На следующее утро дедушка Таруотер, засветив фонарь, покормил и запряг лошадей, сам позавтракал при свете лампы и, когда все еще в доме спали, уже трясся вдоль речки Таруотер по дороге в Кельтервил. Два обстоятельства были необычны в этой обычной поездке, которую он проделал тысячу сорок раз с тех пор, как подрядился возить почту. Первое то, что, выехав на шос се, старик повернул не к Кельтервилу, а на юг, к Санта-Роса. А второе - что уже и вовсе странно - у него был зажат между коленями бумажный сверток. В свертке находилась его единственная еще приличная черная пара, которую Мери давно уже не приказывала ему надевать, не оттого, как догадывался он, что сюртук очень обносился, а потому, что дочь считала одежду достаточно еще приличной, чтобы отца в ней похоронить.
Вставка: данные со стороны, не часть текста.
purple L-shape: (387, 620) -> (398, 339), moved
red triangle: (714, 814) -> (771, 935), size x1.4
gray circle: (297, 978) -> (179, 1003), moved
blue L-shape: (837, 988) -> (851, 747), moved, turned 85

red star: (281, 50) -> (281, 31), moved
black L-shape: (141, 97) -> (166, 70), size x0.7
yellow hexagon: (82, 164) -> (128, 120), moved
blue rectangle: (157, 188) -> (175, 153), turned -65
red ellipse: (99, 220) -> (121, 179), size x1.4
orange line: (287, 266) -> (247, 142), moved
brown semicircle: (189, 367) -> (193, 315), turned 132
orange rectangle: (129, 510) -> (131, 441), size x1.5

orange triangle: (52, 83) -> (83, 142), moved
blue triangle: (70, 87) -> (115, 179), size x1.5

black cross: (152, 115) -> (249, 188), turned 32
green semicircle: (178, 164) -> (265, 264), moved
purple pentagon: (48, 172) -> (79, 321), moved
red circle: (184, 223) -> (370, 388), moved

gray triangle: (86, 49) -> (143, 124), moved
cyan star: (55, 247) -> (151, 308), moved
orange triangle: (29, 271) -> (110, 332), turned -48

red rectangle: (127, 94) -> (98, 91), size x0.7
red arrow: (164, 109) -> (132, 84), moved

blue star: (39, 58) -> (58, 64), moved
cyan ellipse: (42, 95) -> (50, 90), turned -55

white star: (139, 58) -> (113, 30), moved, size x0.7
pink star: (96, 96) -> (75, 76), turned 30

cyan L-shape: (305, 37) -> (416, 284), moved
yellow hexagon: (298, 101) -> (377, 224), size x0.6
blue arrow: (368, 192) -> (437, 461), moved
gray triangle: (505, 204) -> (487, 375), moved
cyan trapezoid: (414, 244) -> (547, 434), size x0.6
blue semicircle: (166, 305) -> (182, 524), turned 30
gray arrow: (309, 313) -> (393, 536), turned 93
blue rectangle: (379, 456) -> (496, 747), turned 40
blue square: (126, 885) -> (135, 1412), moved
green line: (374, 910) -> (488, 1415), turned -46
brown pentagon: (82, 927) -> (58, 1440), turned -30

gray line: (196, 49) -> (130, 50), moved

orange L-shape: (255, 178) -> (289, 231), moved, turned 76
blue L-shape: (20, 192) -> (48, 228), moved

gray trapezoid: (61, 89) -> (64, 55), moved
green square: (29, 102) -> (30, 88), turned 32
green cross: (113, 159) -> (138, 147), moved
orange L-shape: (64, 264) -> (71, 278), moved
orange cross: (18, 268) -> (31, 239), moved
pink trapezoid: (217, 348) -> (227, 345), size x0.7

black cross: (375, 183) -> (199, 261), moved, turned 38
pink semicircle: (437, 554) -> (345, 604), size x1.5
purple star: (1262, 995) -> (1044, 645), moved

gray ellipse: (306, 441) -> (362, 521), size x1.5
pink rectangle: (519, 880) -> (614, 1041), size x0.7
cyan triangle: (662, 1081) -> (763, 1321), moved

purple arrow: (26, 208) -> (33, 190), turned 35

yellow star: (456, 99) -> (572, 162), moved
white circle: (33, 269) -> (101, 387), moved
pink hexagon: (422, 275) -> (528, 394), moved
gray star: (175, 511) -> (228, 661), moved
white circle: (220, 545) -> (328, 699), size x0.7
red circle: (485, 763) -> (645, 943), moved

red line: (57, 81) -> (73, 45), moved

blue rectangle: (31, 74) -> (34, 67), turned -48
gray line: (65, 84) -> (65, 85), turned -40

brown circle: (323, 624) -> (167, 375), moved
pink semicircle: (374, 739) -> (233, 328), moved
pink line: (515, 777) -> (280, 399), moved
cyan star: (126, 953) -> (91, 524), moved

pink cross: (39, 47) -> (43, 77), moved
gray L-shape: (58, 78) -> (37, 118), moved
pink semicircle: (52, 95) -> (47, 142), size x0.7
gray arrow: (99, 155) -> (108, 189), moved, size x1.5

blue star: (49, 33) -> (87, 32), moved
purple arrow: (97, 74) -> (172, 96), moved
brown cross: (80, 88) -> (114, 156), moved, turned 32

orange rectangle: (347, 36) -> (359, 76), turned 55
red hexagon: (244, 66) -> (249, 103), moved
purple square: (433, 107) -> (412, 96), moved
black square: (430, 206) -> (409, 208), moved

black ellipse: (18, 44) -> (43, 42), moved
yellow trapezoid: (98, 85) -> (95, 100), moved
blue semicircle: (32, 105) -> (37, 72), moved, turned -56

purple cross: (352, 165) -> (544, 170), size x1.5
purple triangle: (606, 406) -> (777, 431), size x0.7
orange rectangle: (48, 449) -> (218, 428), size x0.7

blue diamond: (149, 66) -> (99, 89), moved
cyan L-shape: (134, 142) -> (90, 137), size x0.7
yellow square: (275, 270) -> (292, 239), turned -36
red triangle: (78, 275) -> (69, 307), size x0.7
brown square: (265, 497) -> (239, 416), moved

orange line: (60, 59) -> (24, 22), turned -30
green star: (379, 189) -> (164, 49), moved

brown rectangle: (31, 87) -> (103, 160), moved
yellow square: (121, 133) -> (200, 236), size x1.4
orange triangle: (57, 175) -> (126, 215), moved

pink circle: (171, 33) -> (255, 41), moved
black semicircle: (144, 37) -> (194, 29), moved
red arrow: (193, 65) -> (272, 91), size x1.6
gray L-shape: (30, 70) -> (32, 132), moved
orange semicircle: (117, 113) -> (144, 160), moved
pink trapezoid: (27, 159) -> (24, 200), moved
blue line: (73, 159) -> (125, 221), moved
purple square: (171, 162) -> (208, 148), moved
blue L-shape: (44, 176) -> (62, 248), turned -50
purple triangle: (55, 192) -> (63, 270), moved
В Санта-Роса, в третьеразрядной лавке подержанного платья, он, не торгуясь, продал пару за два с половиной доллара. Тот же услужливый лавочник дал ему четыре доллара за обручальное кольцо покойной жены. Лошади и шарабан пошли за семьдесят пять долларов; правда, наличными он получил всего двадцать пять. Встретив на улице Алтона Грэнджера, которому он никогда не поминал раньше про взятые им еще в семьдесят четвертом году десять долларов, Таруотер теперь напомнил ему о долге и тотчас получил деньги. Старик перехватил доллар даже у известного всему городу горького пьяницы, который, как это неудивительно, оказался при деньгах и с радостью ссудил человека, не раз угощавшего его виски в дни своего благоденствия, - после чего с вечерним поездом Таруотер отбыл в Сан-Франциско.